On the occasion of International Women’s Day, March 8, the Red de Mujeres Defensoras de los Derechos Sociales y Ambientales (Latin American Network of Women Defenders of Social and Environmental Rights) – made up of women from Argentina, Bolivia, Chile, Colombia, Ecuador, El Salvador, Guatemala, Honduras, Mexico, Peru and Uruguay who represent a wide range of organizations, institutions, collectives and local groups, including environmental and research organizations, women from both the countryside and the city, professional women and others with a basic level of education – has published an open letter on its website (http://www.redlatinoamericanademujeres.org/) addressed to governments and social movements in Latin America. Through this letter (see the full text below), they are seeking to raise wider awareness of the situations they face throughout the region as a result of large-scale mining activities. Their goal is to collect as many signatures as possible in support of their demands. You can sign on to the letter by sending a message to redlatinoamericanamujeres@gmail.com

Full text of the letter:

On this day that is so special for all women around the world, on which we commemorate women’s struggle for their rights to equal participation in society and for their integral development as human beings, we would like to address you and invite you to reflect on what this day means for us.

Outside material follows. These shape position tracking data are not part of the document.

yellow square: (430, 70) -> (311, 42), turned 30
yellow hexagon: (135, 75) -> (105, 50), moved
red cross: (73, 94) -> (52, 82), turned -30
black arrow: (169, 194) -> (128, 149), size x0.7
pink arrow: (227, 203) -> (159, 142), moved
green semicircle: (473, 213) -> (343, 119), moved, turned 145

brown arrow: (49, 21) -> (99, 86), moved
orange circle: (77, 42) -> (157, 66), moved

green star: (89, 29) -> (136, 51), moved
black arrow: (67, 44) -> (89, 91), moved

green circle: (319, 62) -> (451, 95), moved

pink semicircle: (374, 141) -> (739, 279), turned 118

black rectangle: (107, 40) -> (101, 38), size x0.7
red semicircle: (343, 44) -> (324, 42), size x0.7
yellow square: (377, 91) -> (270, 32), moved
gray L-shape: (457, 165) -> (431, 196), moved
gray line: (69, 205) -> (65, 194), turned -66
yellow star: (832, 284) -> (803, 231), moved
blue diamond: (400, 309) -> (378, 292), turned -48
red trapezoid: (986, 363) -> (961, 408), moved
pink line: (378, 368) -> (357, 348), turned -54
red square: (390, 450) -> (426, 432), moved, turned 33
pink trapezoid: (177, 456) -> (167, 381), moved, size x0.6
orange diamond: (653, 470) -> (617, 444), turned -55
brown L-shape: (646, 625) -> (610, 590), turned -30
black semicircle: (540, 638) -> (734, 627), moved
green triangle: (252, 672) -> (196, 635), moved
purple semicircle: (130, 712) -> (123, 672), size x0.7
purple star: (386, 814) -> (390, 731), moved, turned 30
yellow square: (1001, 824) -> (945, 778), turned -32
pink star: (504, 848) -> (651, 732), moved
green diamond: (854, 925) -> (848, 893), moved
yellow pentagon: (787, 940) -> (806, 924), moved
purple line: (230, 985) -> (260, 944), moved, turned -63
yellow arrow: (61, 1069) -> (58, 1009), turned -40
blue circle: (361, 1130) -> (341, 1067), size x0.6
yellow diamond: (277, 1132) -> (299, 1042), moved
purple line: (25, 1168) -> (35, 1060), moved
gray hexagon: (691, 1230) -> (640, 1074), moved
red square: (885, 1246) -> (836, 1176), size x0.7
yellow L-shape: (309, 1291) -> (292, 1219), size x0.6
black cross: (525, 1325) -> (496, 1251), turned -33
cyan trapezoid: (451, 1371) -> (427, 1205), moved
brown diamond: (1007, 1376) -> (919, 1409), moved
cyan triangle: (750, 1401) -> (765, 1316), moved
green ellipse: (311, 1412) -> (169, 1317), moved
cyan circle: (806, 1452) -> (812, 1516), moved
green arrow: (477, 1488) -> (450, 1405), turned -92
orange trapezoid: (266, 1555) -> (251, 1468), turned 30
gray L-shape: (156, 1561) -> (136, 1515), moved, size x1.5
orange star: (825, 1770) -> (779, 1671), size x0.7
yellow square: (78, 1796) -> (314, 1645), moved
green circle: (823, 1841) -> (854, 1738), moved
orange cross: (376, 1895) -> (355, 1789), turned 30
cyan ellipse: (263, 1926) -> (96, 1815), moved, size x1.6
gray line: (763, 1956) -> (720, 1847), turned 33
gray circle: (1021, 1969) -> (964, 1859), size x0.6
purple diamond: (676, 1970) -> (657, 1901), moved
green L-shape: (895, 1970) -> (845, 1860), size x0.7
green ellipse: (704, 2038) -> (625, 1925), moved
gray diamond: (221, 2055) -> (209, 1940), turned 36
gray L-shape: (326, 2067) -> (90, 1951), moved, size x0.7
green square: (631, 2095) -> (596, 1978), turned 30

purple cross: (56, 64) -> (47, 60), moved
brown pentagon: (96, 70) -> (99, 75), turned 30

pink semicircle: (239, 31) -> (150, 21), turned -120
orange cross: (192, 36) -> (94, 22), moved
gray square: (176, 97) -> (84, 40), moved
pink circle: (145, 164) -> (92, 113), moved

We are Latin American women who have joined together to fight in defence of the right of our societies to live with dignity and social justice in a healthy environment and in peace, and to oppose “mega projects” involving the extraction and plunder of our natural wealth, particularly metal mining activities, due to their highly negative impacts on society in general and women especially. When mining companies arrive in our communities, we suffer the systematic violation of our rights; they pollute and destroy nature, and reduce the space available for work and family life. Our daily lives and convivial social and family relationships are altered by problems like alcoholism and a lack of safety on the streets. The problem of violence against women, including psychological, physical and sexual abuse, is exacerbated, along with human trafficking and forced prostitution, discrimination and social exclusion in the work-related, political, social and economic spheres, and the criminalization of women leaders of social protest movements, in addition to the theft of our lands and an increase in health problems.

The establishment of mining company operations in our territories has increased the burden of work for women, when they are left alone to deal with the care of their homes and families, working the land, raising livestock and even working outside the home to earn a living, when their men go to the mines or do not return.

With the arrival of big mining companies and the backing they receive from governments through laws that benefit these companies and the repression and criminalization of social protest, some of us have also faced aggression, imprisonment, torture and even death, as in the case of our sisters Bety Cariño Trujillo in México and Dora Alicia Sorto in El Salvador.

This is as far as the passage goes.